HOLLYWOOD'S MOST popular delusion is the story of romantic destiny, the couple buffeted by fate until they meet on top of the Empire State building, or whatever.

HOLLYWOOD'S MOST popular delusion is the story of romantic destiny, the couple buffeted by fate until they meet on top of the Empire State building, or whatever.

The implication: happily ever after, true and perfect love.

Have you noticed you never actually see these people living together?

You never see, for instance, Meg Ryan, a few years down the road, telling Tom Hanks that he's once again left his socks in the middle of the den, then screaming at him because he's watching the Seahawks game and hasn't actually heard a thing that she's said, which leads to him spending the night on the pull-out couch - sleepless, indeed.

This is why I really feel sorry for Edward and Bella. Together for "Twilight" eternity. Let's revisit them after 200 years of Edward clipping his toenails over the newspaper that Bella has yet to read. It puts a different spin on eternity.

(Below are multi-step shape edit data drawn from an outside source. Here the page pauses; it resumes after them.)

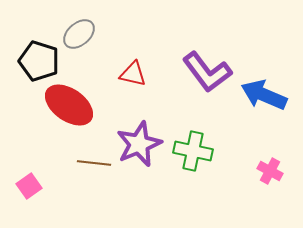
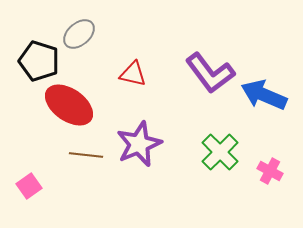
purple L-shape: moved 3 px right, 1 px down
green cross: moved 27 px right, 1 px down; rotated 33 degrees clockwise
brown line: moved 8 px left, 8 px up
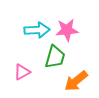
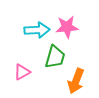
pink star: moved 3 px up
orange arrow: rotated 30 degrees counterclockwise
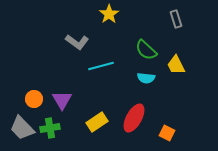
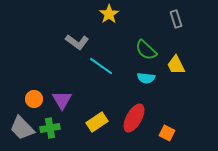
cyan line: rotated 50 degrees clockwise
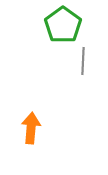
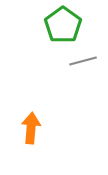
gray line: rotated 72 degrees clockwise
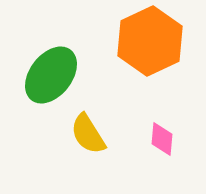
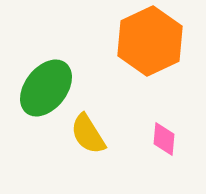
green ellipse: moved 5 px left, 13 px down
pink diamond: moved 2 px right
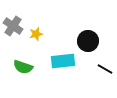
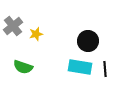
gray cross: rotated 18 degrees clockwise
cyan rectangle: moved 17 px right, 6 px down; rotated 15 degrees clockwise
black line: rotated 56 degrees clockwise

Judd Apatow's brutally honest comedy "This is 40" is a corrective to all of this. It's the story of Pete and Debbie (Paul Rudd and Leslie Mann, updated from "Knocked Up"), a couple in their second decade of marriage, doing the hard work of keeping love alive while raising kids (Maude and Iris Apatow), dealing with in-laws (Albert Brooks, John Lithgow), career ups and downs, middle age and its indignities.

These are forces that over time can scrape the gilding from new love, and there's a lot of scraping in "This is 40" - the movie is a little too convincing, too often, on the subject of marital woe.

You have to wait a long time for compensating scenes - Rudd and Mann getting called to the principal's office (opposite Melissa McCarthy) where they must bluff their way out of culpability in a school dispute.

The movie has a few of these gems, and some less-polished stones as well. Apatow is an astute observer and dramatizer of human behavior, but not always a great editor and shaper of his material. "This is 40" runs an alarming 135 minutes, with meandering side trips to take stock of Rudd's faltering music-promotion business - Graham Parker makes an extended cameo. (Flyers fans, however, will get a kick out of small speaking roles for Ian Laperriere and Scott Hartnell, hockey players who hit on Mann and Megan Fox in a nightclub.)

Apatow hates to walk away from a scene that gets laughs. But not every scene that gets laughs improves the story, enlarges the themes or deepens the characters. One notorious example here - a naked Rudd with his legs splayed, asking his wife to examine his hemorrhoids.

Sometimes you wish Apatow would apply some Preparation H to his movies - to reduce the swelling.